Credit: Teera Konakan / Getty Images
On Thursday, OpenAI released its first production AI model to run on non-Nvidia hardware, deploying the new GPT-5.3-Codex-Spark coding model on chips from Cerebras. The model delivers code at more than 1,000 tokens (chunks of data) per second, which is reported to be roughly 15 times faster than its predecessor. To compare, Anthropic’s Claude Opus 4.6 in its new premium-priced fast mode reaches about 2.5 times its standard speed of 68.2 tokens per second, although it is a larger and more capable model than Spark.
“Cerebras has been a great engineering partner, and we’re excited about adding fast inference as a new platform capability,” Sachin Katti, head of compute at OpenAI, said in a statement.
Codex-Spark is a research preview available to ChatGPT Pro subscribers ($200/month) through the Codex app, command-line interface, and VS Code extension. OpenAI is rolling out API access to select design partners. The model ships with a 128,000-token context window and handles text only at launch.
The release builds on the full GPT-5.3-Codex model that OpenAI launched earlier this month. Where the full model handles heavyweight agentic coding tasks, OpenAI tuned Spark for speed over depth of knowledge. OpenAI built it as a text-only model and tuned it specifically for coding, not for the general-purpose tasks that the larger version of GPT-5.3 handles.
On SWE-Bench Pro and Terminal-Bench 2.0, two benchmarks for evaluating software engineering ability, Spark reportedly outperforms the older GPT-5.1-Codex-mini while completing tasks in a fraction of the time, according to OpenAI. The company did not share independent validation of those numbers.
Anecdotally, Codex’s speed has been a sore spot; when Ars tested four AI coding agents building Minesweeper clones in December, Codex took roughly twice as long as Anthropic’s Claude Code to produce a working game.
For context, GPT-5.3-Codex-Spark’s 1,000 tokens per second represents a fairly dramatic leap over anything OpenAI has previously served through its own infrastructure. According to independent benchmarks from Artificial Analysis, OpenAI’s fastest models on Nvidia hardware top out well below that mark: GPT-4o delivers roughly 147 tokens per second, o3-mini hits about 167, and GPT-4o mini clocks around 52.

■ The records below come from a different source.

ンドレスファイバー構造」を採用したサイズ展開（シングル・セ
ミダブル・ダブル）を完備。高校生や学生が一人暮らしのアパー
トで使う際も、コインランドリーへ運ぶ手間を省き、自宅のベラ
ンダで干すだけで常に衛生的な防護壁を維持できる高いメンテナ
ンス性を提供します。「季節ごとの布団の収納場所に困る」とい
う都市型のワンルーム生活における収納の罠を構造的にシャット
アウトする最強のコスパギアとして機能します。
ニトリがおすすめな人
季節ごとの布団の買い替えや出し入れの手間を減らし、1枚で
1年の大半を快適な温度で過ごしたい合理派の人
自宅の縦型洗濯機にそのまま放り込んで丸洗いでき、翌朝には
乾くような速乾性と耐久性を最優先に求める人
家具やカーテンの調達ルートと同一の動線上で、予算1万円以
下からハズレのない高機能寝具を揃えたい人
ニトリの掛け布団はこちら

But 1,000 tokens per second is actually modest by Cerebras standards. The company has measured 2,100 tokens per second on Llama 3.1 70B and reported 3,000 tokens per second on OpenAI’s own open-weight gpt-oss-120B model, suggesting that Codex-Spark’s comparatively lower speed reflects the overhead of a larger or more complex model.
AI coding agents have had a breakout year, with tools like OpenAI’s Codex and Anthropic’s Claude Code reaching a new level of usefulness for rapidly building prototypes, interfaces, and boilerplate code. OpenAI, Google, and Anthropic have all been racing to ship more capable coding agents, and latency has become what separates the winners; a model that codes faster lets a developer iterate faster.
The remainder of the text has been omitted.